How the Open Knowledge Format can improve data sharing
The first major-vendor formalization of the LLM Wiki pattern into an open specification. Published on the Google Cloud Data Analytics blog, 12 June 2026, by Sam McVeety (Tech Lead, Data Analytics) and Amir Hormati (Tech Lead, BigQuery). The post introduces the Open Knowledge Format (OKF) v0.1 — “an open specification that formalizes the LLM-wiki pattern into a portable, interoperable format … a vendor-neutral, agent- and human-friendly standard for representing the metadata, context, and curated knowledge that modern AI systems need.”
TL;DR
- OKF v0.1 is a format, not a platform or service.

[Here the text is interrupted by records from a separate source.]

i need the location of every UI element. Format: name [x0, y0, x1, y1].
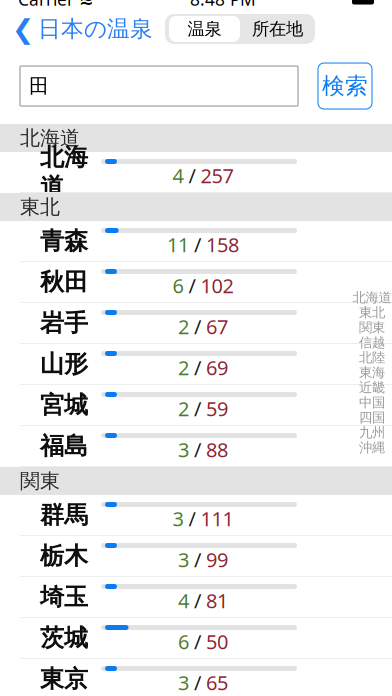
staticText: ❮	[12, 14, 34, 44]
staticText: 所在地	[252, 18, 303, 40]
staticText: 岩手	[40, 308, 88, 338]
button[interactable]: 東京	[0, 659, 392, 696]
staticText: /	[194, 231, 201, 258]
staticText: 2	[178, 313, 189, 340]
staticText: /	[194, 436, 201, 463]
staticText: 北海道	[20, 126, 80, 150]
staticText: 59	[206, 395, 228, 422]
staticText: 65	[206, 669, 228, 696]
button[interactable]: 宮城	[0, 385, 392, 426]
staticText: /	[194, 395, 201, 422]
staticText: /	[194, 628, 201, 655]
staticText: 沖縄	[359, 439, 385, 456]
button[interactable]: 山形	[0, 344, 392, 385]
staticText: 宮城	[40, 390, 88, 420]
staticText: 東京	[40, 664, 88, 694]
staticText: 茨城	[40, 623, 88, 653]
staticText: 111	[200, 505, 234, 532]
button[interactable]: 秋田	[0, 262, 392, 303]
button[interactable]: 所在地	[242, 14, 313, 44]
staticText: 群馬	[40, 500, 88, 530]
staticText: 関東	[359, 319, 385, 336]
staticText: /	[194, 587, 201, 614]
staticText: 山形	[40, 349, 88, 379]
staticText: 信越	[359, 334, 385, 351]
staticText: 50	[206, 628, 228, 655]
staticText: 福島	[40, 431, 88, 461]
button[interactable]: 群馬	[0, 495, 392, 536]
staticText: 近畿	[359, 379, 385, 396]
staticText: 67	[206, 313, 228, 340]
staticText: 東北	[359, 304, 385, 321]
staticText: 検索	[322, 72, 368, 100]
staticText: 北陸	[359, 349, 385, 366]
staticText: /	[194, 546, 201, 573]
staticText: 81	[206, 587, 228, 614]
staticText: 4	[172, 162, 184, 189]
staticText: 北海道	[40, 142, 88, 202]
staticText: 関東	[20, 469, 60, 493]
staticText: 田	[29, 74, 49, 98]
staticText: 3	[178, 436, 189, 463]
staticText: /	[188, 272, 196, 299]
staticText: 2	[178, 354, 189, 381]
staticText: /	[194, 669, 201, 696]
staticText: /	[188, 505, 196, 532]
button[interactable]: 温泉	[167, 14, 242, 44]
staticText: 6	[178, 628, 189, 655]
staticText: 8:48 PM	[190, 0, 256, 10]
staticText: /	[188, 162, 196, 189]
staticText: 158	[206, 231, 239, 258]
staticText: 99	[206, 546, 228, 573]
staticText: 88	[206, 436, 228, 463]
staticText: 青森	[40, 226, 88, 256]
staticText: 東海	[359, 364, 385, 381]
button[interactable]: 茨城	[0, 618, 392, 659]
staticText: 257	[200, 162, 234, 189]
staticText: 東北	[20, 195, 60, 219]
staticText: 3	[172, 505, 184, 532]
staticText: 69	[206, 354, 228, 381]
staticText: ≋	[79, 0, 94, 9]
staticText: 埼玉	[40, 582, 88, 612]
button[interactable]: ❮	[0, 8, 153, 50]
staticText: /	[194, 313, 201, 340]
staticText: 四国	[359, 409, 385, 426]
button[interactable]: 検索	[318, 63, 372, 109]
staticText: 3	[178, 669, 189, 696]
staticText: 栃木	[40, 541, 88, 571]
staticText: 日本の温泉	[38, 15, 153, 43]
button[interactable]: 栃木	[0, 536, 392, 577]
staticText: /	[194, 354, 201, 381]
staticText: 北海道	[352, 289, 392, 306]
staticText: Carrier	[18, 0, 74, 10]
button[interactable]: 福島	[0, 426, 392, 467]
staticText: 2	[178, 395, 189, 422]
staticText: 102	[200, 272, 234, 299]
button[interactable]: 埼玉	[0, 577, 392, 618]
button[interactable]: 岩手	[0, 303, 392, 344]
staticText: 4	[178, 587, 189, 614]
staticText: 中国	[359, 394, 385, 411]
staticText: 6	[172, 272, 184, 299]
staticText: 11	[167, 231, 189, 258]
staticText: 九州	[359, 424, 385, 441]
staticText: 温泉	[188, 18, 222, 40]
button[interactable]: 青森	[0, 221, 392, 262]
staticText: 3	[178, 546, 189, 573]
button[interactable]: 北海道	[0, 152, 392, 193]
staticText: 秋田	[40, 267, 88, 297]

A bundle is “just markdown” (renderable on GitHub, indexable by any tool), “just files” (a tarball / git repo / filesystem mount), and “just YAML frontmatter” for the small set of queryable structured fields:
type,title,description,resource,tags,timestamp. - The structure is the LLM-Wiki three-layer pattern made interoperable. A bundle is a directory of markdown files representing concepts (tables, datasets, metrics, playbooks, runbooks, APIs — anything you want to capture). Each concept is one file; the file path is the concept’s identity. Concepts link to one another with normal markdown links, “turning the directory into a graph of relationships.” Bundles may include
index.md(progressive disclosure as agents navigate) andlog.md(chronological change history) — the same two catalogue files this repository maintains. - The only required field is
type. Everything else (what types exist, what other fields a concept carries, what sections the body has) is left to the producer. “The spec defines the interoperability surface, not the content model.” - It explicitly descends from Karpathy’s LLM Wiki gist (quoted: “LLMs don’t get bored, don’t forget to update a cross-reference, and can touch 15 files in one pass”), and names the pattern’s recurring instances: “Obsidian vaults wired to coding agents, the AGENTS.md / CLAUDE.md family of convention files, repos full of index.md and log.md artifacts that agents consult before doing real work, and ‘metadata as code’ repositories inside data teams.”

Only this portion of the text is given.